Ya I know! I am glad I have to! I talked to The ex friend and her husband yesterday and suprisisngly I feel GREAT I think that I felt the way I did because I had so many things unresloved with that. But I became the better bigger person and put it to the side and apoligized for my actions of being a bitter Bit#@ and well I feel a big relief. I am the type of person who hates to hate and hates to be hated. So it was good for me! I text her that she WAS a good friend I love her and blah blah but ya I feel great you guys I do I really do. its nice to know that I can be big about it all.


----------



## sunflower (Dec 15, 2008)

You know whats pathetic about him the husband of my ex friend that I spoke with was like you just need to think of the worst thing that could happen in that room and take it for that? I was like hmm..... Is that what makes you feel better about the affair you had. Well I didnt say that to him but its gotta be.


----------



## Tim (Mar 24, 2009)

Ok.
Well, I'm a little worried about the fact that your going to a psychiatrist instead of a psychologist.

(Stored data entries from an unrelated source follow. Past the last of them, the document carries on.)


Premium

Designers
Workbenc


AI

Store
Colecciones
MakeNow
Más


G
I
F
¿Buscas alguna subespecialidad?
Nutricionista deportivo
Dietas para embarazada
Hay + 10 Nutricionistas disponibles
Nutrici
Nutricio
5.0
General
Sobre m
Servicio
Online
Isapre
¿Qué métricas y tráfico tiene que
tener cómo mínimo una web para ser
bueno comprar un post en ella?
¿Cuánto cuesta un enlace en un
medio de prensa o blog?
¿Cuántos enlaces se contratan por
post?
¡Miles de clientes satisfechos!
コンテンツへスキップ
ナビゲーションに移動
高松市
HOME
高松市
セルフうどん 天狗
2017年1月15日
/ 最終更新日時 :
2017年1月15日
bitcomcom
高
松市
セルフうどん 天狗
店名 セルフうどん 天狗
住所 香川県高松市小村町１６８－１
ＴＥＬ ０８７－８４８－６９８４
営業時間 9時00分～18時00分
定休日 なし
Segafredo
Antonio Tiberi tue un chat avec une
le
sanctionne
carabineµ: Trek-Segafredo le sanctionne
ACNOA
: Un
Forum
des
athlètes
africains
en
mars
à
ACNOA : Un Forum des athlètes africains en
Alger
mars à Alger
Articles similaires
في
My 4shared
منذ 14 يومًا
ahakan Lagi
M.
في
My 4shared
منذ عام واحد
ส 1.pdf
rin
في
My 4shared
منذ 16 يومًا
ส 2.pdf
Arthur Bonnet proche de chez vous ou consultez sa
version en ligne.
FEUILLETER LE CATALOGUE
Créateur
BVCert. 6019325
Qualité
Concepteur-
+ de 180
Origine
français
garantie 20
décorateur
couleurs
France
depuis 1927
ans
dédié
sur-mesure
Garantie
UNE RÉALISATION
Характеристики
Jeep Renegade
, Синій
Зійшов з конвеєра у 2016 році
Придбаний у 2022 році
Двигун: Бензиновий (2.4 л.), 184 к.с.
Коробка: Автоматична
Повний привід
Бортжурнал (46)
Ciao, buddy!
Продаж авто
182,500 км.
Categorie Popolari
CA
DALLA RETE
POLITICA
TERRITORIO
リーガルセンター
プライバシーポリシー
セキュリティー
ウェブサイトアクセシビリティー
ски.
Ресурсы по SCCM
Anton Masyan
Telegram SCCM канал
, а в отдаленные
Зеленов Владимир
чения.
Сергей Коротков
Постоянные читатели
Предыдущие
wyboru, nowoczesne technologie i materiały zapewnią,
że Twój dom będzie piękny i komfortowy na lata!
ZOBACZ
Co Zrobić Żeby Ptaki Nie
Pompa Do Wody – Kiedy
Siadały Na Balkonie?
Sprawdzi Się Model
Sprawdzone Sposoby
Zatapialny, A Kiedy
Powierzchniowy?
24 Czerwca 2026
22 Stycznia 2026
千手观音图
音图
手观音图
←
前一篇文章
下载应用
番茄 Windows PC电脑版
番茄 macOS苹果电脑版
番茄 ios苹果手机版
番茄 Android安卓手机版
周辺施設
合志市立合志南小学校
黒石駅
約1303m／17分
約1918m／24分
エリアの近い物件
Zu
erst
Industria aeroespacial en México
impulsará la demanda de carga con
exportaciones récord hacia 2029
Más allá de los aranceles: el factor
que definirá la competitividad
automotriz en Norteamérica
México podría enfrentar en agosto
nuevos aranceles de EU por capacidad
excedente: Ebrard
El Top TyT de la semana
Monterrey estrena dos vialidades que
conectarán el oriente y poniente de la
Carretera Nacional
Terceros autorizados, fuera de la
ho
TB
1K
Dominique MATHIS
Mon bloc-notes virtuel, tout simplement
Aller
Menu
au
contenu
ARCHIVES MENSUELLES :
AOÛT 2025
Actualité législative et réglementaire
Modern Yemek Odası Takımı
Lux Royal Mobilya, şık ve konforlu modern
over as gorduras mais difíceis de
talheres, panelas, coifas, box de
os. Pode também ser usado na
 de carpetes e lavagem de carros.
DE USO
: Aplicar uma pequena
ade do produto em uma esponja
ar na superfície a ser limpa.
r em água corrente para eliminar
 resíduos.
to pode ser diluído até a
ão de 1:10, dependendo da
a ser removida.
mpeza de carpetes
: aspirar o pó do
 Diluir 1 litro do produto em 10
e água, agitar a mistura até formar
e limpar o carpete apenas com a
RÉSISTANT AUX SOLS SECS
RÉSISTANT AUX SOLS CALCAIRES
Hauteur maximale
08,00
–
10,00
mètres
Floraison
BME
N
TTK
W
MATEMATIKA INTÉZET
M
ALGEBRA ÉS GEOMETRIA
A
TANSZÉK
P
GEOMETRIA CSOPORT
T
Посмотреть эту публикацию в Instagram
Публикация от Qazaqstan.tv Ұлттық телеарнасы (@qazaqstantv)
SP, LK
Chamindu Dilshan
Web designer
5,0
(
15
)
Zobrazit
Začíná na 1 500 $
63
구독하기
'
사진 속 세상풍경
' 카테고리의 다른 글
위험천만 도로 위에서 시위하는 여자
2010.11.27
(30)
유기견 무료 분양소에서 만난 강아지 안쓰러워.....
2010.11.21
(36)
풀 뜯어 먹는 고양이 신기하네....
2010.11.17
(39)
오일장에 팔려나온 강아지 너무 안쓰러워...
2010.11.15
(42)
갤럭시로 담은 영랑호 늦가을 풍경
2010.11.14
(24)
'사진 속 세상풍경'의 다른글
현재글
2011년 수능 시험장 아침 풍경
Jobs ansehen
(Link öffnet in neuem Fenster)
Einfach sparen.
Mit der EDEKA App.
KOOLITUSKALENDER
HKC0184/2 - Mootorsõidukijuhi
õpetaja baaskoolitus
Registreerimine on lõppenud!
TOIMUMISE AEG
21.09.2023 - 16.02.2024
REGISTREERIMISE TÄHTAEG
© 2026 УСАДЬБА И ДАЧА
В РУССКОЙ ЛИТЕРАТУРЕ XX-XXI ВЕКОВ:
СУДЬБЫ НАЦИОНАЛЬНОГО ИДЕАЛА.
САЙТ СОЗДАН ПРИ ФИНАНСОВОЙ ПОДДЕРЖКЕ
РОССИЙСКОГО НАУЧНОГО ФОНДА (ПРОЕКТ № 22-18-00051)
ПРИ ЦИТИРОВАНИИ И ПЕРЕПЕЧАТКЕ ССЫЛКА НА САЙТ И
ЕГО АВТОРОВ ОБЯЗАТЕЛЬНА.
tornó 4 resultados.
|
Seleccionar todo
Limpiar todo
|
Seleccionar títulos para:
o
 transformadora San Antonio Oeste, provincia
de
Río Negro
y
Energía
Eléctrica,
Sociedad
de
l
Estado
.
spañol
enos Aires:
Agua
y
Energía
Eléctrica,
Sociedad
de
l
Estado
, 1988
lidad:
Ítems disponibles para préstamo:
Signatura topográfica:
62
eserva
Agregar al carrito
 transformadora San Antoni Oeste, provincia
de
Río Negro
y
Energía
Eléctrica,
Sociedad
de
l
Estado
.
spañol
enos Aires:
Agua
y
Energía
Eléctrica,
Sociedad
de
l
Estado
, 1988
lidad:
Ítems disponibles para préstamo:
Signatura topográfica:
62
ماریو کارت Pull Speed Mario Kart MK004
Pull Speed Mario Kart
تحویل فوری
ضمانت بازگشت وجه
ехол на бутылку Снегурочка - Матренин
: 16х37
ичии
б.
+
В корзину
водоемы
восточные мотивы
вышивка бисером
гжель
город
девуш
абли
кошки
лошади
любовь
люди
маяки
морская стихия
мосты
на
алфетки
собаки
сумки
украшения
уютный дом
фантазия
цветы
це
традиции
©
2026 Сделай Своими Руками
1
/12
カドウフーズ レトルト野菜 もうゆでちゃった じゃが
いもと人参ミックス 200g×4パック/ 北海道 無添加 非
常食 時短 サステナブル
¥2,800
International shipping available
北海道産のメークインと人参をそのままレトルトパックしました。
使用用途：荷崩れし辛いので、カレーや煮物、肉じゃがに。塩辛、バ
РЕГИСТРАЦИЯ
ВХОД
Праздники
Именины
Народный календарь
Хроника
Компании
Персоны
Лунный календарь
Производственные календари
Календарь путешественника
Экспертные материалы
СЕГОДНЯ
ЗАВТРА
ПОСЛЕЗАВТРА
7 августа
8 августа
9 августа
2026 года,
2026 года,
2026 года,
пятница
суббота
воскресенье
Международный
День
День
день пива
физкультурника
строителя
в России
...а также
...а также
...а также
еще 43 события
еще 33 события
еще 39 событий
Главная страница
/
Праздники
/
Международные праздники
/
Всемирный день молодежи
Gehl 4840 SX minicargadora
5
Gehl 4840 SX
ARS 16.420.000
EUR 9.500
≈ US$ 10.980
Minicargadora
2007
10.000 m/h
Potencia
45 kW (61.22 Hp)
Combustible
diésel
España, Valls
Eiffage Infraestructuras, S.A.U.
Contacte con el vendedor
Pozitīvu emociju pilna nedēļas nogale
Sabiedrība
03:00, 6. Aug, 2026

Those are two different approaches. Are you sure its a psychiatrist?

They'll just give you pills, blame all your problems on brain chemistry and tell you to grow up and deal with it.

Psychologists look into why you behave this way by exploring into your past....I really think thats what you need. There's so much buried beneath these emotions and feelings you are having. Its like your desperate to release it and your using this situation as a way to do it, but if you dont ever find the true cause you will never be free of it, you'll just be losing more control to this force you can't see.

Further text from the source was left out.